Description of field of research:

Vision and Language are the most common ways of comprehending and expression our knowledge about the world. One of the overarching goals of Artificial Intelligence is to develop systems that can understand the visual content and answer questions like humans. A Visual Question Answering (VQA) system takes as input an image and a natural language question about the image and produces a natural language answer as the output. Like VQA in the general domain, the Med-VQA task aims to design system that can answer diagnostically relevant natural language questions asked on medical images. With current rise of Electronic Health Records (EHRs) and the increasing interest in AI to support clinical decision making and improve patient engagement, the Med-VQA systems can give clinicians a second opinion and provides customers a better opportunity to have better interpretation of their radiology exams. In contrast to the general domain, the joint modeling of visual and linguistic information in the medical domain has received little attention. The Med-VQA task combine techniques from Computer Vision and Natural Language Processing, where CV provides an understanding of the content of the image and NLP provides an understanding of the questions and the ability to produce answers. The Med-VQA is a challenging task given system must interpret natural language question, do reasoning on medical images, and then generate answers in natural language that are coherent, fluent, and diagnostically accurate. Apart from this, there is a huge diversity of clinical questions and medical images.
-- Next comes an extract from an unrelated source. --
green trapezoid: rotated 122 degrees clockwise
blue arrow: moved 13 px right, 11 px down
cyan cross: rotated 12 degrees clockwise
The developed Med-VQA systems can potentially augment radiologists by providing them second opinion, can be used in medical education to train medical professionals, and can be integrated in medical conversational agents, in turn improving radiology workflow and patient engagement.

Research Area

Computer vision |
Natural language processing |
Deep learning |
Medical imaging

The research team for this project consists of Sonit Singh from the School of Computer Science and Engineering (CSE) and an undergraduate student from UNSW. The team will be advised by Prof. Arcot Sowmya, a senior researcher in the field of medical imaging leading a team of Senior Research Associates, Research Associates, and multiple PhD students. The team will utilize publicly available datasets such as VQA-RAD, ROCO, and SLAKE to develop Med-VQA system. The research will involve reading research articles to understand existing methods for Med-VQA and developing new algorithms using deep learning frameworks such as TensorFlow, PyTorch, and Keras. 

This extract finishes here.